Sur le plan national, le premier ministre Édouard Philippe et la ministre Marlène Schiappa ont voulu marquer cette journée par la présentation des 40 propositions issues du Grenelle des violences conjugales. Elles introduisent la notion d’ « emprise » psychologique qui précède souvent « la violence physique », et crée une circonstance aggravante pour les auteurs de « harcèlement ayant conduit à un suicide ».
Des notions qui recouvraient aussi les champs d’intervention de Me Mattoir, « quand le partenaire suit son agression par des regrets, ‘je ne l’ai pas fait exprès’, il faut se convaincre que si, c’est intentionnel, ce n’est jamais un accident. » L’avocate interrogeait son jeune public, « est-ce un problème de couple ou de société ? » Là encore, les élèves ont bien perçu que la victime dans le couple avait besoin d’être protégée par la société, et Me Mattoir en donnait la raison : « A Mayotte notamment, on ne dénonce pas les conjoints par peur de les envoyer en prison. C’est mal perçu par la famille de l’auteur des violences, et on devient vite l’ennemi public numéro 1. De plus, viennent se greffer la peur d’assumer seule la charge de famille, et la peur du regard de la société. De ce fait, la société s’est organisée pour protéger la victime et l’épauler. »

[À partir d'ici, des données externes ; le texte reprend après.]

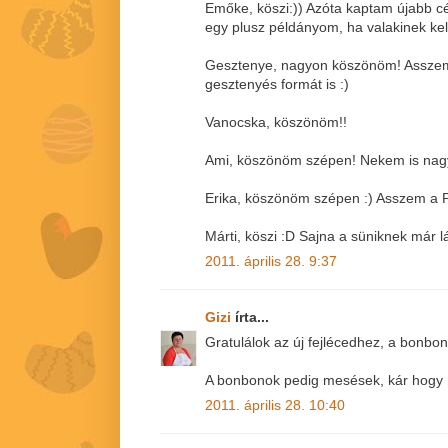
Emőke, köszi:)) Azóta kaptam újabb c
egy plusz példányom, ha valakinek kell
Gesztenye, nagyon köszönöm! Asszem 
gesztenyés formát is :)
Vanocska, köszönöm!!
Ami, köszönöm szépen! Nekem is nagyo
Erika, köszönöm szépen :) Asszem a Pu
Márti, köszi :D Sajna a süniknek már lá
2011. április 28. 9:37
Gizi
írta...
Gratulálok az új fejlécedhez, a bonbon
A bonbonok pedig mesések, kár hogy n
2011. április 28. 10:40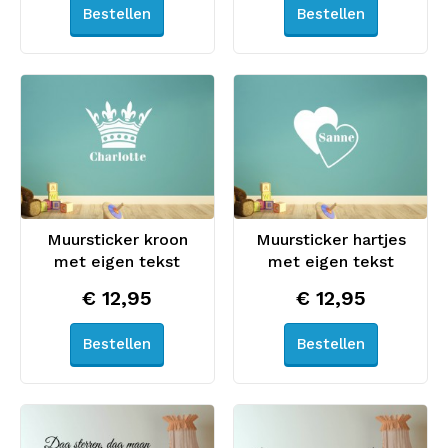
Bestellen
Bestellen
Muursticker kroon
Muursticker hartjes
met eigen tekst
met eigen tekst
€ 12,95
€ 12,95
Bestellen
Bestellen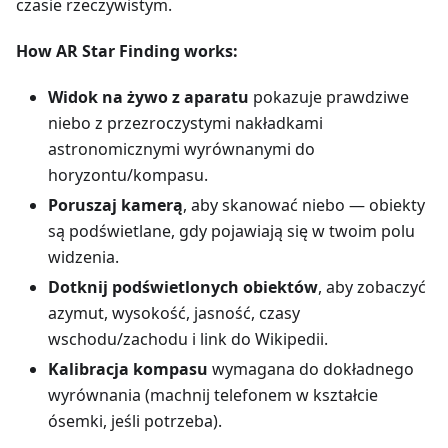
czasie rzeczywistym.
How AR Star Finding works:
Widok na żywo z aparatu
pokazuje prawdziwe
niebo z przezroczystymi nakładkami
astronomicznymi wyrównanymi do
horyzontu/kompasu.
Poruszaj kamerą
, aby skanować niebo — obiekty
są podświetlane, gdy pojawiają się w twoim polu
widzenia.
Dotknij podświetlonych obiektów
, aby zobaczyć
azymut, wysokość, jasność, czasy
wschodu/zachodu i link do Wikipedii.
Kalibracja kompasu
wymagana do dokładnego
wyrównania (machnij telefonem w kształcie
ósemki, jeśli potrzeba).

Des hébergements sont disponibles à l’ACFAV, à Kavani, avec un numéro d’urgence, le 55.55, et une mise à l’abri rapide, « pour 3 à 21 jours, et quelque soit la situation administrative de la victime. » Le Téléphone Grand Danger doit être mis en place pour venir en aide au victime, c’est un des objectifs de l’ACFAV France Victimes 976 Mayotte.

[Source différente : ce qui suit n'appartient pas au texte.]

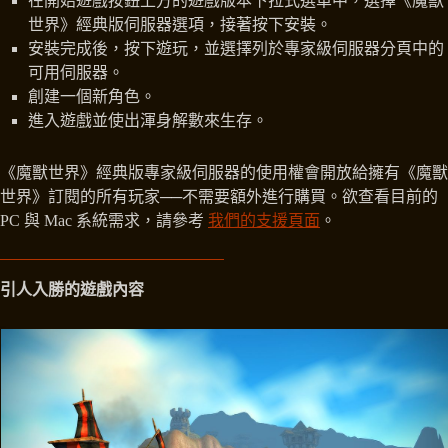
在開始遊戲按鈕上方的遊戲版本下拉式選單中，選擇《魔獸
世界》經典版伺服器選項，接著按下安裝。
安裝完成後，按下遊玩，並選擇列於專家級伺服器分頁中的
可用伺服器。
創建一個新角色。
進入遊戲並使出渾身解數來生存。
《魔獸世界》經典版專家級伺服器的使用權會開放給擁有《魔獸
世界》訂閱的所有玩家──不需要額外進行購買。欲查看目前的
PC 與 Mac 系統需求，請參考
我們的支援頁面
。
引人入勝的遊戲內容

Des protections rapides pour la victime et les enfants
Revoir quelques notions imprégnées dans beaucoup de familles, c’est aussi un des objectifs de l’avocate : « On peut encore entendre certaines grands-mères recommander de bien soigner son mari, de lui préparer de bons repas, ‘sinon il pourra t’envoyer une bonne claque’ ! On inculque aux filles une soumission totale dans le couple. Et quand il arrive que le mari soit violent, elles pensent qu’il faut patienter, que ça changera. Or, un homme violent ne changera qu’avec une prise en charge psychologique. Parfois, celles qui en meurent avaient déjà signalé des agressions. »
Au cours de l’année 2018, le service de l’ACFAV a réalisé 499 accueils de femmes victimes de violences, et 390 en 2019.

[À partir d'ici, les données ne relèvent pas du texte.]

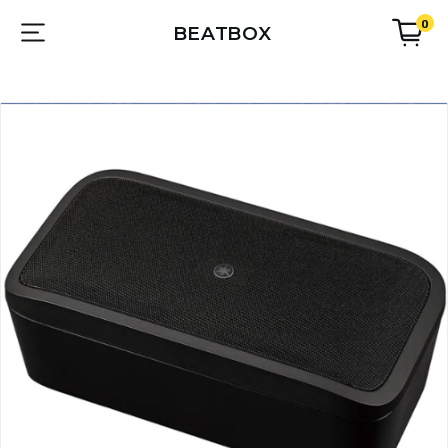
0
BEATBOX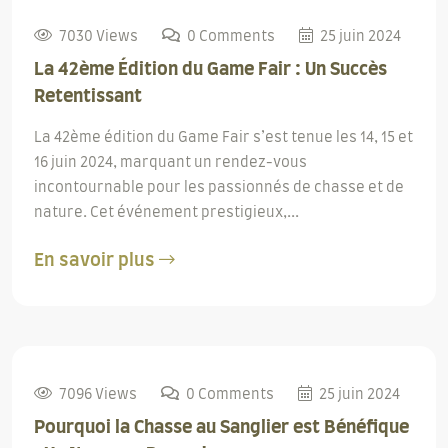
7030 Views
0 Comments
25 juin 2024
La 42ème Édition du Game Fair : Un Succès
Retentissant
La 42ème édition du Game Fair s’est tenue les 14, 15 et
16 juin 2024, marquant un rendez-vous
incontournable pour les passionnés de chasse et de
nature. Cet événement prestigieux,...
En savoir plus
7096 Views
0 Comments
25 juin 2024
Pourquoi la Chasse au Sanglier est Bénéfique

Des mesures existent donc, comme les ordonnance de protection, « elles peuvent être demandées par le procureur, et le juge des affaires familiales prend la décision en urgence pour mettre la victime à l’abri. Le conjoint violent peut-être obligé à quitter la maison et à payer une pension alimentaire, même quand il n’y a pas eu de mariage. » Des décisions qui prennent encore du temps, « le législateur travaille à le raccourcir à 3 jours. »
Quant aux enfants témoins des scènes de violence, difficile pour eux de dénoncer son papa ou sa maman, « vous pouvez ne pas être à l’origine de la procédure. Les assistantes sociales ou les Conseillers d’éducation peuvent recueillir votre témoignage et en informer le procureur. » L’objectif est de comprendre que de l’aide sera apportée aux deux parents, « la victime et l’auteur qui a besoin d’être soigné. »
La projection « Jusqu’à la garde » suivait cet échange. Il décrit un cas de divorce pour violences avec emprise du père sur l’ensemble de la famille, soit par violence, soit en amadouant, avec une contrainte grandissante sur le petit Julien 11 ans, qui ne parvient plus à gérer les moments de « garde » avec son père. Il commence par un huis clos remarquable avec la juge et les avocates.
Une projection que l’on doit au Conseil national des barreaux, dont la présidente Christiane Féral-Schuhl est venue à Mayotte le mois dernier. Une belle initiative.